Terá sido próximo do Natal que, saído da escola, fiquei em casa do Rui – mesmo em frente – até me irem buscar. A mãe dele perguntou se eu queria coscorões, porque havia feito. Há três coisas que nunca se perguntam: ao urso se quer mel, ao pedófilo se quer uma criança e a mim se quero um doce. Se na altura não era tão desprovido de filtro quanto o Rui, havia palavras-chave que activavam uma qualquer hormona, levando-me a desconsiderar determinadas regras de boa-educação e “coscorões” era uma delas. Sentei-me na mesa da cozinha com o tupperware ao lado. A mãe dele colocou alguns num prato e espalhou açúcar e canela que eu mal deixei assentar, qual foragido da guerra do Biafra em frente ao buffet do Pestana! O Rui provou dois ou três mas dois ou três para mim nem aperitivo eram! Continuei. Os coscorões foram migrando do tupperware para o prato e deste para a minha boca que mal mastigava, na ânsia do seguinte que já se insinuava para mim. Estão muito bons! lembro-me de elogiar interesseiramente. Come mais! dizia ela enquanto o Rui se levantava deixando-me sozinho com aquelas tirinhas. Obrigado! dizia eu enquanto “comia mais” (os meus pais haviam-me ensinado a agradecer e para mim, isso bastava para ser bem-educado). Tendo limpo toda a caixa, a mãe do Rui foi buscar outra com que me continuei a deliciar, solitariamente sentado à mesa da cozinha da casa do Rui (talvez Freud explicasse vir deste episódio a minha fobia em partilhar sobremesas – “pijaminhas” é o termo agora utilizado para este roubo autorizado). Ia a segunda caixa a meio quando a campainha mortífera me engasgou o coração.

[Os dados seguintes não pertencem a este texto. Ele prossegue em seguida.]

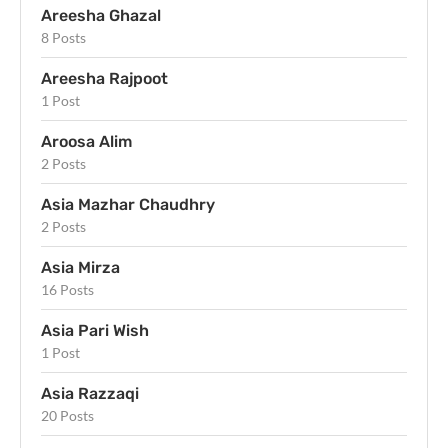
Areesha Ghazal
8 Posts
Areesha Rajpoot
1 Post
Aroosa Alim
2 Posts
Asia Mazhar Chaudhry
2 Posts
Asia Mirza
16 Posts
Asia Pari Wish
1 Post
Asia Razzaqi
20 Posts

O meu pai surgiu enquadrado pelo aro da porta que a mãe do Rui abriu num sorriso que eu não lhe via desde que entrara em casa, uma ou duas horas antes. Ele portou-se bem? estou a ouvir o meu pai perguntar. Ah, portou… respondeu ela. Dúvida e Alarme revolutearam por mim quando a escusa despoletou no meu pai um pedido de confirmação Então, ele portou-se mal? e ela Não… portam-se sempre bem… sem qualquer vigor na voz que o corroborasse. No caminho para casa, tenho ideia de o meu pai ter insistido comigo para lhe dizer se me tinha mesmo portado bem, tendo a mãe do Rui dito aquilo com aquele ar cansado. Só me recordo de lhe dizer que sim, que me tinha portado bem, mas omiti a parte dos coscorões. Por alguma razão que ainda não era clara para mim, eu devia ter feito alguma coisa de mal por ter comido o que me haviam oferecido. Só não sabia dizer o quê.

Hoje, só me arrependo dos coscorões que lá deixei mas durante anos vivi com esta noção do “parece mal” bem vincada. Ainda assim, serviu o episódio e aquelas primeiras semanas na Preparatória da Galiza para compreender que não basta dizer obrigado nem ser beto (para alguns) para se ser bem-educado, como por vezes até podemos cheirar mal e sermos os tipos mais porreiros do mundo.